--- Extracted information Enclosed Below ---
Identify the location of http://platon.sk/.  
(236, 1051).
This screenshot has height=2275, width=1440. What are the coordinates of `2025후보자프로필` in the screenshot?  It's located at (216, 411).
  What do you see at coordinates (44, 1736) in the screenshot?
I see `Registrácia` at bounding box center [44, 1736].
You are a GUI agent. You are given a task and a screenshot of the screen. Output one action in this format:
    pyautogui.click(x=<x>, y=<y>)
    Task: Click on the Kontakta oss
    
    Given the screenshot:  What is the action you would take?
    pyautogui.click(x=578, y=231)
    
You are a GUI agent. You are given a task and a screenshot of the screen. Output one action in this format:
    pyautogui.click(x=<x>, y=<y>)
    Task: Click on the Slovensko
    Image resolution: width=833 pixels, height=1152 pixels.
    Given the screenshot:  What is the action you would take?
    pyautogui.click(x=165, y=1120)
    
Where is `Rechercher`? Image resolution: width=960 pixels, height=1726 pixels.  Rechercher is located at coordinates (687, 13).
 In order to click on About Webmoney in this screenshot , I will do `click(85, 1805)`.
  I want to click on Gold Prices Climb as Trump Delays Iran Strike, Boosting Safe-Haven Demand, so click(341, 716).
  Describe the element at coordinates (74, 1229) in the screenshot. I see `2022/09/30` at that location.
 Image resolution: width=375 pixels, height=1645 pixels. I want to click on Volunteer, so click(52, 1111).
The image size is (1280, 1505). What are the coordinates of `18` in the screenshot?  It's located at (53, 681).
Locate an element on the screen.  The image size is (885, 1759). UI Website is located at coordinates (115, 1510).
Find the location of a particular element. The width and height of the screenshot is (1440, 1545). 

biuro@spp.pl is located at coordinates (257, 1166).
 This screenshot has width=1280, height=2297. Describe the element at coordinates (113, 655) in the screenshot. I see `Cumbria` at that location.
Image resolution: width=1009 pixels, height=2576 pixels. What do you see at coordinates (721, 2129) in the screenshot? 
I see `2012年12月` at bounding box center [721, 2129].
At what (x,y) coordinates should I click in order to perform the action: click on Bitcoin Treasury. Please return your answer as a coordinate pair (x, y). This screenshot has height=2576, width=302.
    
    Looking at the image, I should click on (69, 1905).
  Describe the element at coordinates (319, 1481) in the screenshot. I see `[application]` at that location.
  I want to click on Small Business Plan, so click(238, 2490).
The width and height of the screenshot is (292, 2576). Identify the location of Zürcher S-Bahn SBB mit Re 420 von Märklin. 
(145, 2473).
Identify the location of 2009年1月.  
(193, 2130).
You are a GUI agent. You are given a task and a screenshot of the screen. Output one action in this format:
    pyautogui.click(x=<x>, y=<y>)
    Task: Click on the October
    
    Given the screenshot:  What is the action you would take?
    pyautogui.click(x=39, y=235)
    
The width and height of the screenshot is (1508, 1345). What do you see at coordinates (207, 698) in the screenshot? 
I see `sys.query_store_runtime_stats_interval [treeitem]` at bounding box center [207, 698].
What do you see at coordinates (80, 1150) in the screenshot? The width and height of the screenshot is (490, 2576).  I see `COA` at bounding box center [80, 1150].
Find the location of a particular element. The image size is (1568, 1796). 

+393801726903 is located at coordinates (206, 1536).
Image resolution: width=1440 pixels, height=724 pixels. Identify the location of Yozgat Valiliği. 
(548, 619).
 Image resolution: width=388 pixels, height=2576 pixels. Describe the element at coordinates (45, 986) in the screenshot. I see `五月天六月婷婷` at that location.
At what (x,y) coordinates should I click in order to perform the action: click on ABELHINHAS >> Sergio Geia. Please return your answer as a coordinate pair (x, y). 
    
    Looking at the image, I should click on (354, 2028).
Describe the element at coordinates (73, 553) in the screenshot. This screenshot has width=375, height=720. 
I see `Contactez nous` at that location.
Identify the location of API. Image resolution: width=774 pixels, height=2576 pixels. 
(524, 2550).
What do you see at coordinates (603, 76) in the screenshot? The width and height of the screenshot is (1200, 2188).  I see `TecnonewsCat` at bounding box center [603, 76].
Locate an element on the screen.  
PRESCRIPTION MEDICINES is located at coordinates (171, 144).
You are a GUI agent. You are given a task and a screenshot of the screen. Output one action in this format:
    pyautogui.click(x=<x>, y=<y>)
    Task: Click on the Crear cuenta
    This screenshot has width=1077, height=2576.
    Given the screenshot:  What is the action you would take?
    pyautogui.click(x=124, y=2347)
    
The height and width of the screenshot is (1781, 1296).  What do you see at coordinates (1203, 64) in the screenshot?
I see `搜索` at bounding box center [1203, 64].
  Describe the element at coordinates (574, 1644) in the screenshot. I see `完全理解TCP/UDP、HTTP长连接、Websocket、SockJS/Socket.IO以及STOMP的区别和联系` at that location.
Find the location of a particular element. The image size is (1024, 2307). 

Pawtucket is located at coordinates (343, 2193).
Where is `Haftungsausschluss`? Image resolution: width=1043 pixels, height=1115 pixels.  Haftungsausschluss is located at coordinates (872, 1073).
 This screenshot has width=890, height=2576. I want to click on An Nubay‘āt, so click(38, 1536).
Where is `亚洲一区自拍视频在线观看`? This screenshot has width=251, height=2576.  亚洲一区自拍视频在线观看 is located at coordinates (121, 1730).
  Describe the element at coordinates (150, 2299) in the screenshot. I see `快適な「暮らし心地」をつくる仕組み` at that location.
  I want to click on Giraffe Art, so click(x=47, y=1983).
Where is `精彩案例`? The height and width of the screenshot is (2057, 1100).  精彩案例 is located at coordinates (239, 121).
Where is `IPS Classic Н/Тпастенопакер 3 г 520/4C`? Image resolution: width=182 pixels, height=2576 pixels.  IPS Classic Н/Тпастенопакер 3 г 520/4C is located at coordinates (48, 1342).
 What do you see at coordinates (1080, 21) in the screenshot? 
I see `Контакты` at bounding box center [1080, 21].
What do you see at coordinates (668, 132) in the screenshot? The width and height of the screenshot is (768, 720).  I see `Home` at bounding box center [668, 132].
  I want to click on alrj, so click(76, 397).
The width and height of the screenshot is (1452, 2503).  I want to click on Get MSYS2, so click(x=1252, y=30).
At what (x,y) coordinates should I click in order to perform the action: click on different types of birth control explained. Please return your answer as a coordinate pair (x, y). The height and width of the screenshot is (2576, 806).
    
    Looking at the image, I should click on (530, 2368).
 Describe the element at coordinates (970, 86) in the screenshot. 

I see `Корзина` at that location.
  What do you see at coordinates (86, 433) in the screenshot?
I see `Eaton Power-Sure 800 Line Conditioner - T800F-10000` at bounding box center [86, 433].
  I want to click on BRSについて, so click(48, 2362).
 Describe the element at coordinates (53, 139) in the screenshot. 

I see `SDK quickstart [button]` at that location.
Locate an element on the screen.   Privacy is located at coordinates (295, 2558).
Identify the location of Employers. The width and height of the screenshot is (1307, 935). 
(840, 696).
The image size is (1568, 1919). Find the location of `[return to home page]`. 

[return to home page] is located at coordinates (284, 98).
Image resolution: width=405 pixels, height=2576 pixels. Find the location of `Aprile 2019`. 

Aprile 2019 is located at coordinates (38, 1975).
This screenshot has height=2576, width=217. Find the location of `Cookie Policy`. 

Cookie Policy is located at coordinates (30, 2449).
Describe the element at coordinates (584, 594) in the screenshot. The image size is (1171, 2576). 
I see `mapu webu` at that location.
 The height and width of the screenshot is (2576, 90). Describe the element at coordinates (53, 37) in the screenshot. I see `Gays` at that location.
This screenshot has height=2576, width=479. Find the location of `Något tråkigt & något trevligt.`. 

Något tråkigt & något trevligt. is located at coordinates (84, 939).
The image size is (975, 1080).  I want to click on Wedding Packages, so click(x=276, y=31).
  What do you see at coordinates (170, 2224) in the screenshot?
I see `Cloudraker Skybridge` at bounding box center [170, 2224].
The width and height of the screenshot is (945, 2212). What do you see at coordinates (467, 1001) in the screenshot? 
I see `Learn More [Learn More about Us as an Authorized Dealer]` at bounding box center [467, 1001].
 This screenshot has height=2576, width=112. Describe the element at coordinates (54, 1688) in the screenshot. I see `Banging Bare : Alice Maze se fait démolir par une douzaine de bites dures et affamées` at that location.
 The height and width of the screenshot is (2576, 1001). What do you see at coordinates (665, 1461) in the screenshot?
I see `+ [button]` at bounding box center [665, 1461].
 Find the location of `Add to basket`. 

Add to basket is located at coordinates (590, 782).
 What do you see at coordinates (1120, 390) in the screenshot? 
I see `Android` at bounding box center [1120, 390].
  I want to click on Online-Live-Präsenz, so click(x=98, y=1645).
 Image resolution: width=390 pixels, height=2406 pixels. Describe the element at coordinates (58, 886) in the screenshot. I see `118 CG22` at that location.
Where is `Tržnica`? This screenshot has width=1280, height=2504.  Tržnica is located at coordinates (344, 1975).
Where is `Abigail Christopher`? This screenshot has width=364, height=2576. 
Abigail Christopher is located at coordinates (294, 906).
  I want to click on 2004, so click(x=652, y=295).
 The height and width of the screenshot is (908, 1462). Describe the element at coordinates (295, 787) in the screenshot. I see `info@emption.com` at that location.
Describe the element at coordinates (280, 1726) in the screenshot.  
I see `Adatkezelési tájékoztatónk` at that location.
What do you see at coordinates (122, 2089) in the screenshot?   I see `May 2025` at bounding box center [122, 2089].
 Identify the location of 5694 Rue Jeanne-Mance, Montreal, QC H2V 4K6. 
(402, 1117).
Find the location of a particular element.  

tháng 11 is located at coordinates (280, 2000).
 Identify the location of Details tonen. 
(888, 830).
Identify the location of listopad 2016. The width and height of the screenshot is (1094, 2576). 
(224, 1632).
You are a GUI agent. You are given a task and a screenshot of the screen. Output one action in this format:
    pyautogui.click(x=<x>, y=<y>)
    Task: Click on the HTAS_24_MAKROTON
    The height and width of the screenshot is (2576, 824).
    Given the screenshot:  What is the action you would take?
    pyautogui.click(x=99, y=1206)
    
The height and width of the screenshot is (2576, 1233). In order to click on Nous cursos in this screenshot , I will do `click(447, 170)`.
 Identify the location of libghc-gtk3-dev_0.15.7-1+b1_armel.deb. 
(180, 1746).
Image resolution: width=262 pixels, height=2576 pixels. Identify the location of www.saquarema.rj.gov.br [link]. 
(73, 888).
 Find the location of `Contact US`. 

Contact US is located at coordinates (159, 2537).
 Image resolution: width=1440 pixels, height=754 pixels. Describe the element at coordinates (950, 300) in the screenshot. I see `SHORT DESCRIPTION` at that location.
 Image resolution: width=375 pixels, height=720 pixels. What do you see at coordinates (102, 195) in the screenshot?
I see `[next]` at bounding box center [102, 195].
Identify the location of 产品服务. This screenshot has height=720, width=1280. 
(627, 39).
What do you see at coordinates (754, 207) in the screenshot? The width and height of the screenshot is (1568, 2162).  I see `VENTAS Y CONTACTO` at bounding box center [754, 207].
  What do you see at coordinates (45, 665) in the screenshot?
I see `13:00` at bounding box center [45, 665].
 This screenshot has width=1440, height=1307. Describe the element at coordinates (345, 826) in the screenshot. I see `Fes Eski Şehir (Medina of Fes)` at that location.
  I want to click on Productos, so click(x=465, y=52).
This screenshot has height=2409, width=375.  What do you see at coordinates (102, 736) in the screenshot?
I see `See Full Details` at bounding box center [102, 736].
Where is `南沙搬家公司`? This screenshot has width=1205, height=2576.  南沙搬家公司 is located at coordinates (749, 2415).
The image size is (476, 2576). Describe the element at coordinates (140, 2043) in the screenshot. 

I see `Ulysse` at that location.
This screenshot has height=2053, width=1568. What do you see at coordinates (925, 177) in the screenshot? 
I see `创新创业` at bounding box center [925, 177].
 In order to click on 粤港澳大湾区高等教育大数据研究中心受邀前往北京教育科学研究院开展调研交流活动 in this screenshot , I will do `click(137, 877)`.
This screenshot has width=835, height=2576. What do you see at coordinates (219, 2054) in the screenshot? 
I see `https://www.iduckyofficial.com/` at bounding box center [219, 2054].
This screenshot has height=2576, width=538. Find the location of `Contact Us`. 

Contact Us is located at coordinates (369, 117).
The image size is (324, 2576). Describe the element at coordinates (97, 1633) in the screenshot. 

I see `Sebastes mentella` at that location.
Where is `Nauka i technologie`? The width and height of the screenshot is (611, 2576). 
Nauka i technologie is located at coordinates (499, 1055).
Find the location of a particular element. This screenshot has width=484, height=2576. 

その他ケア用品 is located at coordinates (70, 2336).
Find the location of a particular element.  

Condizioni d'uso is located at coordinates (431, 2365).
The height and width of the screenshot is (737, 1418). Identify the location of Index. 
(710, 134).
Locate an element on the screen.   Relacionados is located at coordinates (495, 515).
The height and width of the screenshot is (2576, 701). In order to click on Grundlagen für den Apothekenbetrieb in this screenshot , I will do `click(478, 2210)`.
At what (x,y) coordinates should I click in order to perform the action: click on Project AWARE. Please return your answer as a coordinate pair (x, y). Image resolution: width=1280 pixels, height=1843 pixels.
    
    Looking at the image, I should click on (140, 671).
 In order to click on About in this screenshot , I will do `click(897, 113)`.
--- End of Enclosed Extracted information ---
* **Try it**
Copy the lines above exactly. Start with the line containing "is (611, 2576).", end with the line containing "The height and width of the screenshot is (2576, 701).", and include both.

* **Response area**
Where is `Nauka i technologie`? The width and height of the screenshot is (611, 2576). 
Nauka i technologie is located at coordinates (499, 1055).
Find the location of a particular element. This screenshot has width=484, height=2576. 

その他ケア用品 is located at coordinates (70, 2336).
Find the location of a particular element.  

Condizioni d'uso is located at coordinates (431, 2365).
The height and width of the screenshot is (737, 1418). Identify the location of Index. 
(710, 134).
Locate an element on the screen.   Relacionados is located at coordinates (495, 515).
The height and width of the screenshot is (2576, 701). In order to click on Grundlagen für den Apothekenbetrieb in this screenshot , I will do `click(478, 2210)`.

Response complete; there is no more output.